CSPs can enable the Telco Cloud Infrastructure platform for day 1 and day 2 operations after the platform is deployed in the cloud provider topology. The platform is integrated with an operations management suite that provides capabilities for health monitoring, issue isolation, security, and remediation of the Infrastructure and VNFs.

The operations management framework defines and packages a five-step approach to make day 1 and day 2 workflows operational.

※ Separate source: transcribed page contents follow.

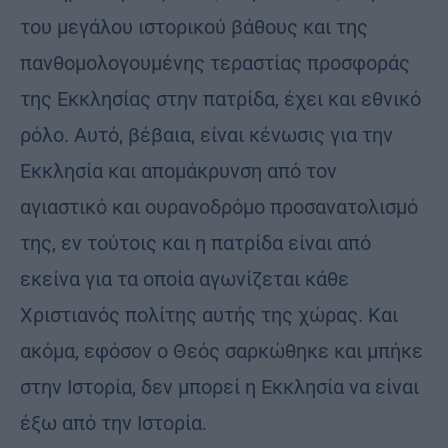
του μεγάλου ιστορικού βάθους και της
πανθομολογουμένης τεραστίας προσφοράς
της Εκκλησίας στην πατρίδα, έχει και εθνικό
ρόλο. Αυτό, βέβαια, είναι κένωσις για την
Εκκλησία και απομάκρυνση από τον
αγιαστικό και ουρανοδρόμο προσανατολισμό
της, εν τούτοις και η πατρίδα είναι από
εκείνα για τα οποία αγωνίζεται κάθε
Χριστιανός πολίτης αυτής της χώρας. Και
ακόμα, εφόσον ο Θεός σαρκώθηκε και μπήκε
στην Ιστορία, δεν μπορεί η Εκκλησία να είναι
έξω από την Ιστορία.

  • Onboard service operations.

  • Service launch and monitoring.

  • Dynamic optimizations.

  • Issue isolation.

  • Demand planning and expansion.

The integrated operational intelligence adapts to the dynamic characteristics of the infrastructure to ensure service quality and issue resolution. Some of the key characteristics include:

  • Dynamic resource discovery: Distributed and complex topologies together with workloads in motion require dynamic resource and service discovery. The platform provides continuous visibility over service provisioning, workload migrations, auto-scaling, elastic networking, and network-sliced multitenancy that spans across VNFs, hosts, clusters, and sites.

  • SLA management: Continuous operational intelligence and alert notifications enable proactive service optimizations, capacity scale-out or scale-in, SLA violations, configuration and compliance gaps, and security vulnerabilities.

  • Remediation: Reduced MTTU and timely issue isolation for improved service reliability and availability. Prioritized alerting, recommendations, and advanced log searching enable isolation of service issues across physical and overlay networks.

  • Security and policy controls: Multivendor services operating in a shared resource pool can create security risks within the virtual environment.

    • Ability to profile and monitor traffic segments, types, and destination to recommend security rules and policies for north-south and east-west traffic.

    • Identification of security policy and configuration violations, performance impacts, and traffic routes.

  • Capacity planning and forecasting: New business models and flexible networks demand efficient capacity planning and forecasting abilities in contrast to the traditional approach of over-provisioning that is costly and unrealistic.

The framework continuously collects data from local and distributed agents, correlating, analyzing, and enabling day 2 operations. The analytical intelligence can be also queried and triggered by third-party components such as existing assurance engines, Network Management System (NMS), EMS, OSS/BSS, VNFM, and NFVO for closed-loop remediation.

Figure 1. Analytics and Monitoring Overview
Analytics and Monitoring Overview

CSPs can deploy the operations management components in the Management Pod and centralize them across the cloud topology, assuming that inter-site latency constraints are met.

  • vRealize Operations Manager collects compute, storage, and networking data providing performance and fault visibility over hosts, hypervisors, VMs, clusters, and site.

  • vRealize Log Insight captures unstructured data from the environment, providing log analysis and analytics for issue isolation. Platform component logs and events are ingested, tokenized, and mined for intelligence so that they can be searched, filtered, aggregated, and alerted.

  • vRealize Network Insight provides layer 2, 3, and 4 visibility into the virtual and physical networks and security policy gaps. The engine is integrated with the networking fabric, ingesting data that ranges in performance metrics, device and network configuration, IPFIX flow, and SNMP. It discovers gaps in network traffic optimization, micro-segmentation, compliance, security violations, traffic routing, and performance.